Konkret schlägt die deutliche Mehrheit der Abgeordneten vor, dass die SPE nur für grenzüberschreitend tätige Unternehmen gegründet werden darf. Das entspricht einer nachdrücklichen Forderung der Österreicher und der Deutschen, die um ihre eigenen GmbHs bangen, die schwieriger zu gründen sind. So sind in Österreich etwa mindestens 35.000 Euro Startkapital notwendig.

So solle ein Euro Grundkapital soll darüber hinaus nur reichen, wenn "das Leitungsorgan eine Solvenzbescheinigung unterzeichnet", heißt es im Bericht des Parlaments. Das heißt, dass der Geschäftsführer erst geprüft und dann in die Haftung genommen würde. Gibt es diese Bestimmungen nicht im Gesellschaftsvertrag gälte ein Mindestgrundkapital von 8000 Euro. Das liegt schon recht nahe an der Forderung von Wien und Berlin einer Untergrenze von 10.000 Euro.

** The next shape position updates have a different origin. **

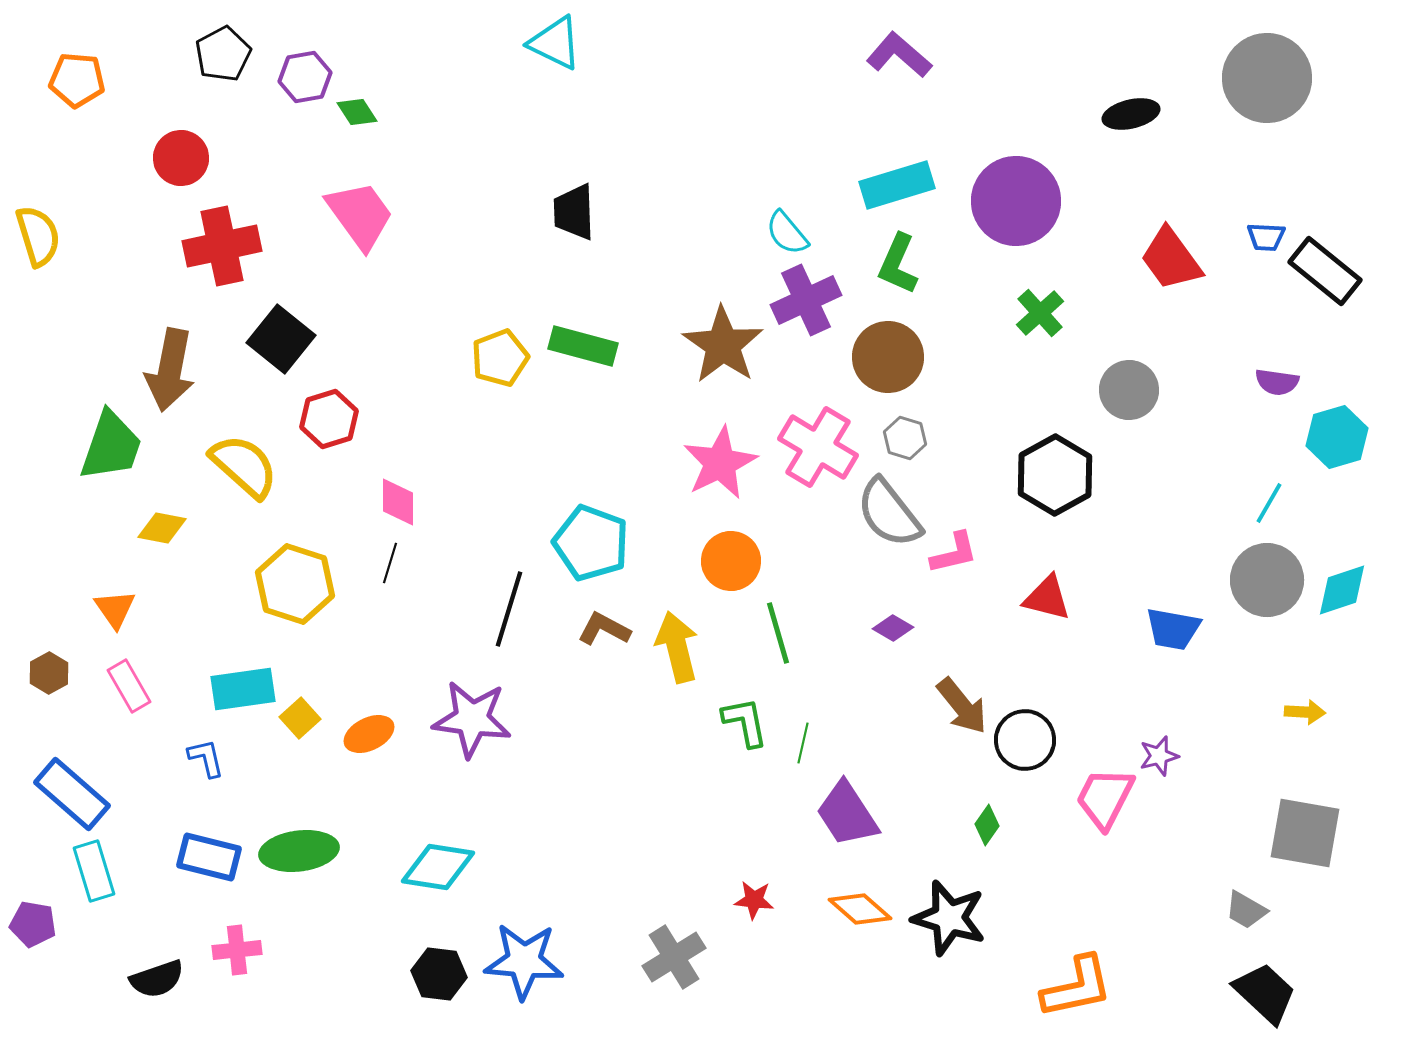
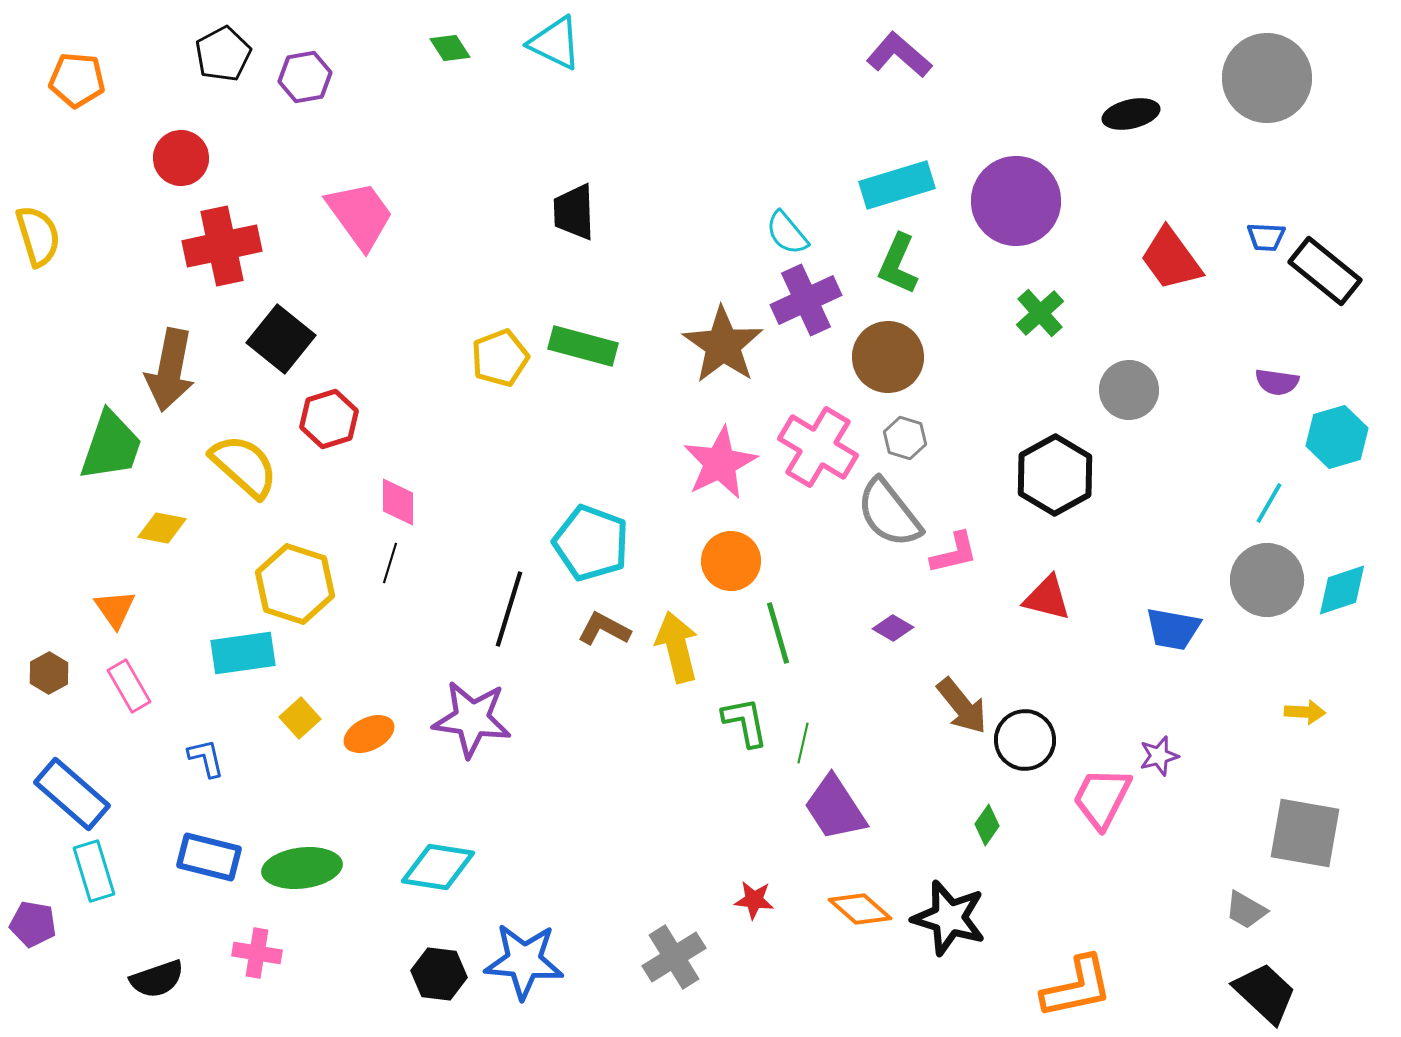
green diamond at (357, 112): moved 93 px right, 64 px up
cyan rectangle at (243, 689): moved 36 px up
pink trapezoid at (1105, 798): moved 3 px left
purple trapezoid at (847, 814): moved 12 px left, 6 px up
green ellipse at (299, 851): moved 3 px right, 17 px down
pink cross at (237, 950): moved 20 px right, 3 px down; rotated 15 degrees clockwise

Kaum erfreulich dürfte für Wien dagegen das präsentierte Modell der Arbeitnehmermitbestimmung sein. So gilt grundsätzlich das Recht jenes Mitgliedsstaats, in dem die SPE ihren Sitz hat - dem so genannten Herkunftsmitgliedsstaat. Dessen Mitbestimmungsregeln gälten für die gesamte Belegschaft. Das bedeutete für Angestellte einer SPE aus Großbritannien dann auch in der Niederlassung in Österreich wenig Mitsprache. Nur wenn die Gesellschaft mehr als 1000 Mitarbeiter hat, wovon mehr als 250 aus Österreich kämen, wäre diese Situation auszuhebeln.

Unter den Mitgliedsstaaten sind diese Punkte ohnehin noch völlig ungeklärt. Mit einer Einigung rechnen Diplomaten erst unter schwedischem EU-Vorsitz in der zweiten Hälfte des Jahres. Starttermin für die SPE wäre da der 1. Juli 2010.